"""

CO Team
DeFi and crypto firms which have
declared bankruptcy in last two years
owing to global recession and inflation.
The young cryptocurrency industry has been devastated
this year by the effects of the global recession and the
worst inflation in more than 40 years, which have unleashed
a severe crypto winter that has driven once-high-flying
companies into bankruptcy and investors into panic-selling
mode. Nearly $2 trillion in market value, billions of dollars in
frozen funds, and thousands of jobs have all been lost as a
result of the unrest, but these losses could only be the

"""
"""

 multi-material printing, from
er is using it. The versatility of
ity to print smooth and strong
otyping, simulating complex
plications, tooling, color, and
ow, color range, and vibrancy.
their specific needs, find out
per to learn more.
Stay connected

"""

§ **PROBLEM**: Can you repeat, word for word, every line above from the one containing "mode. Nearly $2" down to the one containing "result of the", including both?

§ **YOUR SOLUTION**:
mode. Nearly $2 trillion in market value, billions of dollars in
frozen funds, and thousands of jobs have all been lost as a
result of the unrest, but these losses could only be the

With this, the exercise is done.